◆ What is needed
Range to output from the entries below: the line containing "la carta entregada esta" through the line containing "Formulários". Set it down exactly, ends included, nothing else.

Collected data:
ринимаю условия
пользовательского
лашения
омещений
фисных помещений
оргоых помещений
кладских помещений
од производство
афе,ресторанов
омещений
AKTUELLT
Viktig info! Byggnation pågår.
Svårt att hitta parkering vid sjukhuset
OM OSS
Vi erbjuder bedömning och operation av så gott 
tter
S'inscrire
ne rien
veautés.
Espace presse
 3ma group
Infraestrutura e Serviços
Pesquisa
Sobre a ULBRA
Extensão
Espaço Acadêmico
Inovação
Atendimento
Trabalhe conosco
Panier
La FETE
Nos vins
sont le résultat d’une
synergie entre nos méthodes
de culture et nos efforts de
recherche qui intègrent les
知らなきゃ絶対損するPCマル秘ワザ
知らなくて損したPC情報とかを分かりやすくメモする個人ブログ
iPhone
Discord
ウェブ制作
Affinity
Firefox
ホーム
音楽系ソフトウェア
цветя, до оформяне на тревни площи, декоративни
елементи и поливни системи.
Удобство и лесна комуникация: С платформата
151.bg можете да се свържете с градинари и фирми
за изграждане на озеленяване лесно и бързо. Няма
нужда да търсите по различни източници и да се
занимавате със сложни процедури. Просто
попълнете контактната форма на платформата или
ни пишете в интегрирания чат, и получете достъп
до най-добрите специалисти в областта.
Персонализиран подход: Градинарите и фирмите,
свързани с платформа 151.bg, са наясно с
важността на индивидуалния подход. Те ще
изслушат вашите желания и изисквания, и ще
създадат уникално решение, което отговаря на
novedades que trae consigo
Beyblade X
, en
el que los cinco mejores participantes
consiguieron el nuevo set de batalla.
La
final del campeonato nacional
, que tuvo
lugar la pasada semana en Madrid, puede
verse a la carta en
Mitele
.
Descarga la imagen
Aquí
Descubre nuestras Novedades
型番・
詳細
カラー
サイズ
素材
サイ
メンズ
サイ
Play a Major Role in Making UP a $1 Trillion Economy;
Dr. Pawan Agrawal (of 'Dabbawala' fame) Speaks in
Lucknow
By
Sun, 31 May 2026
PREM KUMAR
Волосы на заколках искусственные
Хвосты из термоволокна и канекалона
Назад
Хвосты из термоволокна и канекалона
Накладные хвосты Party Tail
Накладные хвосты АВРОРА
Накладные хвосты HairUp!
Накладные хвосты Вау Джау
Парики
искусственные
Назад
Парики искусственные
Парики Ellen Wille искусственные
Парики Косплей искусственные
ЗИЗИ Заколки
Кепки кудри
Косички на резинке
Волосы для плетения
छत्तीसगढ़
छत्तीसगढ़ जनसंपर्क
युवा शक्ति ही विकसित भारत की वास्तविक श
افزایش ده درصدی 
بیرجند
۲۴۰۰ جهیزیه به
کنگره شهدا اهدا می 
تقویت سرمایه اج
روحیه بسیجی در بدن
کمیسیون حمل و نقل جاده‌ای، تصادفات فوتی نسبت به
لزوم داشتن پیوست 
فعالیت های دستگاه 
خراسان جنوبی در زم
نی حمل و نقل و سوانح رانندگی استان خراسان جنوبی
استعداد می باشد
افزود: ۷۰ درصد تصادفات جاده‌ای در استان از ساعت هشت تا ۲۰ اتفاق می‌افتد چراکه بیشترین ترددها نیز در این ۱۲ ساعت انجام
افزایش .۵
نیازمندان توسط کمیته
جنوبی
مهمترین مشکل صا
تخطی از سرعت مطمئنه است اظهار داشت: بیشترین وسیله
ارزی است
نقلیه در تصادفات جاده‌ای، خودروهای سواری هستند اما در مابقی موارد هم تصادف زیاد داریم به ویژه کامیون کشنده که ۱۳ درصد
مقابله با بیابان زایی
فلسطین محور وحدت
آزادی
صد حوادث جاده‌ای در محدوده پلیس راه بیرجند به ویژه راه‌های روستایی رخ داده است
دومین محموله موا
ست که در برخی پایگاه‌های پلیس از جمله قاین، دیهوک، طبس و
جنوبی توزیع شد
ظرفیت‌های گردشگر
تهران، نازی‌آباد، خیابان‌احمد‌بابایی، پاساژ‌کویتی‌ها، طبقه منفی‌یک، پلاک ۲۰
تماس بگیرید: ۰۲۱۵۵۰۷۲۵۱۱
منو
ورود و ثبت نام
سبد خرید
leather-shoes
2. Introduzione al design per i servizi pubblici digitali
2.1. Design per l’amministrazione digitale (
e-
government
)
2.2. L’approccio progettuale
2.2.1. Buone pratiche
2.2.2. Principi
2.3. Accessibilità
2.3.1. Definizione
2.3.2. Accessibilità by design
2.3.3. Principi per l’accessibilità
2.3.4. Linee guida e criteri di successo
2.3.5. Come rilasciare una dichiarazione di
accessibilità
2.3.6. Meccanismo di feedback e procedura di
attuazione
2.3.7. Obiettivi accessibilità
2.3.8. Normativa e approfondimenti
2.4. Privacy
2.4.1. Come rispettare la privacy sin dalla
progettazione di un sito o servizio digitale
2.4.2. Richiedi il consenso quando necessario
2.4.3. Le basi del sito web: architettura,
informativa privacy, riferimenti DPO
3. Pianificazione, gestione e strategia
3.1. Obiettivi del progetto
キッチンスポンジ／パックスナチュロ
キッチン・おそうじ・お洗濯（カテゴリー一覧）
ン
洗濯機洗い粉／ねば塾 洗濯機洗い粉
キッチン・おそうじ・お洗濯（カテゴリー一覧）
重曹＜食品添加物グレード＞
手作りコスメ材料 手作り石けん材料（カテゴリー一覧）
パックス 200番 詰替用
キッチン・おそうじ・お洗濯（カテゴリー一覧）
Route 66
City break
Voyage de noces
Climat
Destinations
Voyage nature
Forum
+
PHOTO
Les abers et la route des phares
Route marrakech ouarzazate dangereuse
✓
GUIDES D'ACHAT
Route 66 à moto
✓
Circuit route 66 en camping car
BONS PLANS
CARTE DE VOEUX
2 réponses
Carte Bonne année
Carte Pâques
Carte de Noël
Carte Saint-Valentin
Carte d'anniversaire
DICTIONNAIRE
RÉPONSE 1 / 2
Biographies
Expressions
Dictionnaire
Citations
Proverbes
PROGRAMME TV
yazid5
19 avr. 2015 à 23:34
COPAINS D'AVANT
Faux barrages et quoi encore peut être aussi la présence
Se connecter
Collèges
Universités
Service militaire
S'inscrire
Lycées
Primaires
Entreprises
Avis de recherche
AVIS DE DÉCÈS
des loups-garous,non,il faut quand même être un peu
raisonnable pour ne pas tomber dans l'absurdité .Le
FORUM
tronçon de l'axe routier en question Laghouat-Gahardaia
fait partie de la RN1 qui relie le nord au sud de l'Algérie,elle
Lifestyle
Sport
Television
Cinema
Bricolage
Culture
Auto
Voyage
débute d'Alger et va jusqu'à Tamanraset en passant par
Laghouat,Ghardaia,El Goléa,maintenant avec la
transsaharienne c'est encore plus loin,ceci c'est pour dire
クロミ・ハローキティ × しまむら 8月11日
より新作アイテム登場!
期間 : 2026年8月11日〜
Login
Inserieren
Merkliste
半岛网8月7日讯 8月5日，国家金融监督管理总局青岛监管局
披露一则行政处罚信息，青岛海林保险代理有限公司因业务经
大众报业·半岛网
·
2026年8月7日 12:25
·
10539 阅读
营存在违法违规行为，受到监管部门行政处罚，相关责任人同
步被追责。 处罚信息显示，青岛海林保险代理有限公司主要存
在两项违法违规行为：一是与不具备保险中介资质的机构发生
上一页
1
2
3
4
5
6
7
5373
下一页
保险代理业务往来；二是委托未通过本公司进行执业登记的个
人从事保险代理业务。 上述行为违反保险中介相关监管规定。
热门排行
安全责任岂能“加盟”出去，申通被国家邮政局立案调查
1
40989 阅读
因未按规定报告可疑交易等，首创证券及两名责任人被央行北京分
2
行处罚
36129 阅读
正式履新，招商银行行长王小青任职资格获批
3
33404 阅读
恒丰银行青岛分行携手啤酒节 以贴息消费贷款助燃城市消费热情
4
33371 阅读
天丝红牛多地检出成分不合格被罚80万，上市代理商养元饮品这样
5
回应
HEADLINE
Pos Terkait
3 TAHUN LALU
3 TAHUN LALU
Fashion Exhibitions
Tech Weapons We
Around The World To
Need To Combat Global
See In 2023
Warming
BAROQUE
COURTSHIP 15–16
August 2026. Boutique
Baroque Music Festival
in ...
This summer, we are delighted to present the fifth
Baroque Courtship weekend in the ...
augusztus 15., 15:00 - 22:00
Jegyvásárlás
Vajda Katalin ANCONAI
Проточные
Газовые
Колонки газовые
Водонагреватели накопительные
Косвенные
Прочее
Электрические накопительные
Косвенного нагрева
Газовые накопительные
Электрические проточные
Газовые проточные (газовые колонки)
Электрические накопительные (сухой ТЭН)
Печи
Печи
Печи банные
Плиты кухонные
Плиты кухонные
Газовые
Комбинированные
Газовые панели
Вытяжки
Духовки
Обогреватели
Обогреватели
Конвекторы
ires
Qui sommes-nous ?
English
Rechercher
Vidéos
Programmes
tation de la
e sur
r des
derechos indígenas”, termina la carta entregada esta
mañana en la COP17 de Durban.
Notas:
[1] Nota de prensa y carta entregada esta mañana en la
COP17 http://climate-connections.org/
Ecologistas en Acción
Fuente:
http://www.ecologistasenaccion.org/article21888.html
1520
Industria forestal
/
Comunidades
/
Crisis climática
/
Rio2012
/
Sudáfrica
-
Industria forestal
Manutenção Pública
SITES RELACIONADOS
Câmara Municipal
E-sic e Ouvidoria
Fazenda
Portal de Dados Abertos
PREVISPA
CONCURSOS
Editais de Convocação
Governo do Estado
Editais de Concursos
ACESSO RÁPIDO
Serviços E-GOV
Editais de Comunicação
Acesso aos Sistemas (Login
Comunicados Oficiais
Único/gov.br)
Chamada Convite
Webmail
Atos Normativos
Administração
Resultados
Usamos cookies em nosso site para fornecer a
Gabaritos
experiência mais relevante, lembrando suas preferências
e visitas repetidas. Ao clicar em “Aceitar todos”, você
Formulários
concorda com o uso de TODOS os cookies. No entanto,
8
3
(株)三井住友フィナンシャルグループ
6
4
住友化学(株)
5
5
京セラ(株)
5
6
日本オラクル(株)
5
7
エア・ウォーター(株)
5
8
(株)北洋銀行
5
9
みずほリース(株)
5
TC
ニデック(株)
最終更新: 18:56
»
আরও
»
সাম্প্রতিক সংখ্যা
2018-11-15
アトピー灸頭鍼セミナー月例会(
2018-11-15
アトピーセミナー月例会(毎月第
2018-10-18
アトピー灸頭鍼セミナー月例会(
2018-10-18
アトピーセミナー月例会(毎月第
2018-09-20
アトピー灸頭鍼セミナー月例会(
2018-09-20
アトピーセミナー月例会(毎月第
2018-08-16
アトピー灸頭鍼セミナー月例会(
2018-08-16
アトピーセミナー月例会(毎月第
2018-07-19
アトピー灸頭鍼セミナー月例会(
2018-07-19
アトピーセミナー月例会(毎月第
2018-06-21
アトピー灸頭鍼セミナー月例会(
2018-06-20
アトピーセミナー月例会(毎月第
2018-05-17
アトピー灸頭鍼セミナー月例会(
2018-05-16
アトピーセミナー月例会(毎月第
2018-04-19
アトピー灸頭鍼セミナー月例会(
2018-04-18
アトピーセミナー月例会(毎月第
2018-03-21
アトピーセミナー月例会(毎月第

◆ Written reply
derechos indígenas”, termina la carta entregada esta
mañana en la COP17 de Durban.
Notas:
[1] Nota de prensa y carta entregada esta mañana en la
COP17 http://climate-connections.org/
Ecologistas en Acción
Fuente:
http://www.ecologistasenaccion.org/article21888.html
1520
Industria forestal
/
Comunidades
/
Crisis climática
/
Rio2012
/
Sudáfrica
-
Industria forestal
Manutenção Pública
SITES RELACIONADOS
Câmara Municipal
E-sic e Ouvidoria
Fazenda
Portal de Dados Abertos
PREVISPA
CONCURSOS
Editais de Convocação
Governo do Estado
Editais de Concursos
ACESSO RÁPIDO
Serviços E-GOV
Editais de Comunicação
Acesso aos Sistemas (Login
Comunicados Oficiais
Único/gov.br)
Chamada Convite
Webmail
Atos Normativos
Administração
Resultados
Usamos cookies em nosso site para fornecer a
Gabaritos
experiência mais relevante, lembrando suas preferências
e visitas repetidas. Ao clicar em “Aceitar todos”, você
Formulários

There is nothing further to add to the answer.